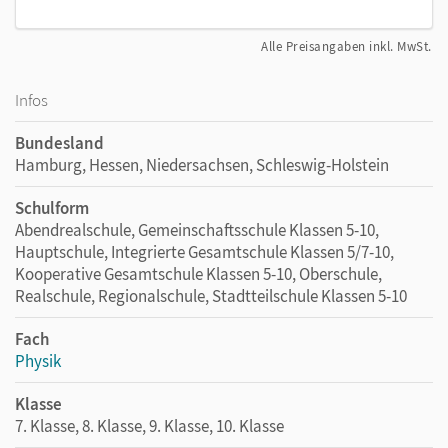
Alle Preisangaben inkl. MwSt.
Infos
Bundesland
Hamburg, Hessen, Niedersachsen, Schleswig-Holstein
Schulform
Abendrealschule, Gemeinschaftsschule Klassen 5-10,
Hauptschule, Integrierte Gesamtschule Klassen 5/7-10,
Kooperative Gesamtschule Klassen 5-10, Oberschule,
Realschule, Regionalschule, Stadtteilschule Klassen 5-10
Fach
Physik
Klasse
7. Klasse, 8. Klasse, 9. Klasse, 10. Klasse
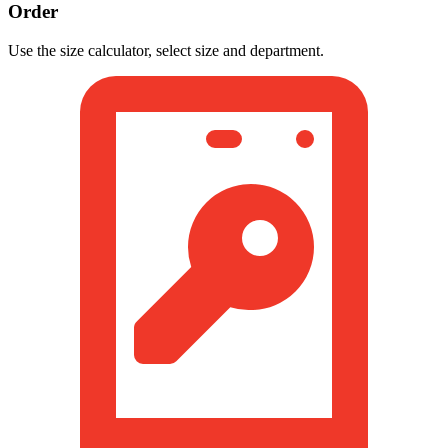
Order
Use the size calculator, select size and department.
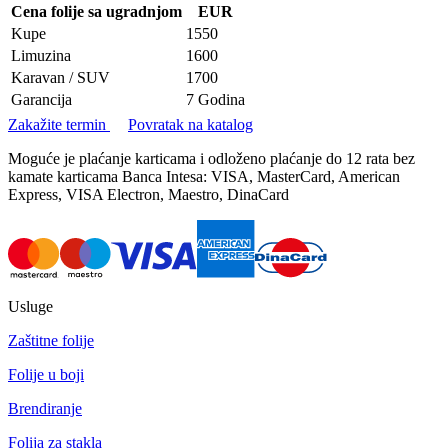
Cena folije sa ugradnjom
EUR
Kupe
1550
Limuzina
1600
Karavan / SUV
1700
Garancija
7 Godina
Zakažite termin
Povratak na katalog
Moguće je plaćanje karticama i odloženo plaćanje do 12 rata bez
kamate karticama Banca Intesa: VISA, MasterCard, American
Express, VISA Electron, Maestro, DinaCard
Usluge
Zaštitne folije
Folije u boji
Brendiranje
Folija za stakla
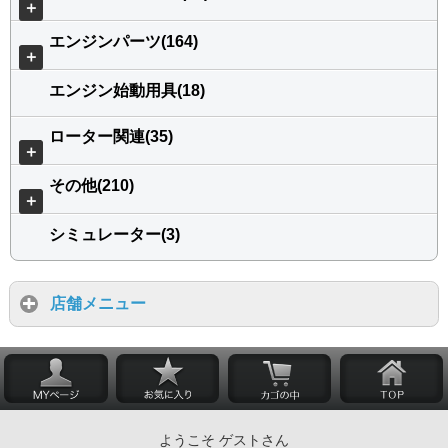
＋
エンジンパーツ(164)
＋
エンジン始動用具(18)
ローター関連(35)
＋
その他(210)
＋
シミュレーター(3)
店舗メニュー
ようこそ ゲストさん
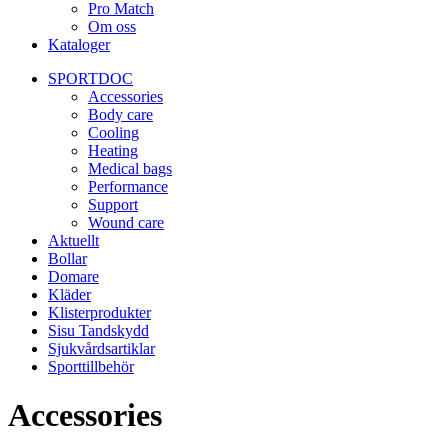
Pro Match
Om oss
Kataloger
SPORTDOC
Accessories
Body care
Cooling
Heating
Medical bags
Performance
Support
Wound care
Aktuellt
Bollar
Domare
Kläder
Klisterprodukter
Sisu Tandskydd
Sjukvårdsartiklar
Sporttillbehör
Accessories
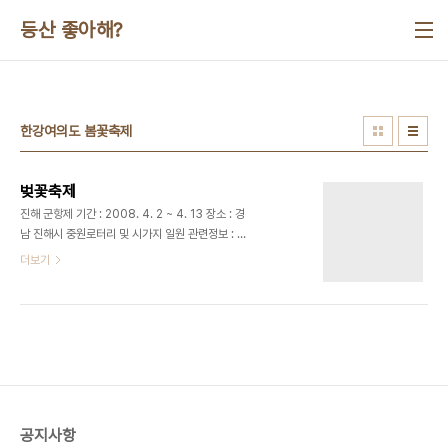
본문 바로가기
등산 좋아해?
한강여의도 봄꽃축제
벚꽃축제
진해 군항제 기간 : 2008. 4. 2 ~ 4. 13 장소 : 경
남 진해시 중원로터리 및 시가지 일원 관련정보 : 찾
아가는 길, 관광정보 워커힐 벚꽃축제 기간 : 2008.
더보기
4. 4 ~ 5. 12 장소 : 서울 광진구 워커힐호텔 피자힐
산책로 행사내용 : 음악회, 그림대회, 와인박람회 등
남산 벚꽃축제 기간 : 2008. 4. 9 ~ 4. 16 장소 :
서울 중구 남산공원 남·북측 순환로 행사내용 : 벚꽃
나무에 소원쓰기, 걷기대회 등 인천대공원 벚꽃축제
기간 : 2008. 4. 12 ~ 4. 18 장소 : 인천 남동구 장
수동 인천대공원 일원 행사내용 : 벚꽃 콘서트, 퍼레
이드, 불꽃놀이 등 청풍호 벚꽃축제 기간 : 2008.
공지사항
4. 18 ~ 4. 20 장소 : 충북 제천시 청풍면 청풍호반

▬▬▬▬▬▬▬▬▬▬

Nothing but the lines from the first line of the data through the line with "Hauptschule, Integrierte Gesamtschule" belongs in the answer, copied exactly and without pictures.

TASK RESULT.
Alle Preisangaben inkl. MwSt.
Infos
Bundesland
Hamburg, Hessen, Niedersachsen, Schleswig-Holstein
Schulform
Abendrealschule, Gemeinschaftsschule Klassen 5-10,
Hauptschule, Integrierte Gesamtschule Klassen 5/7-10,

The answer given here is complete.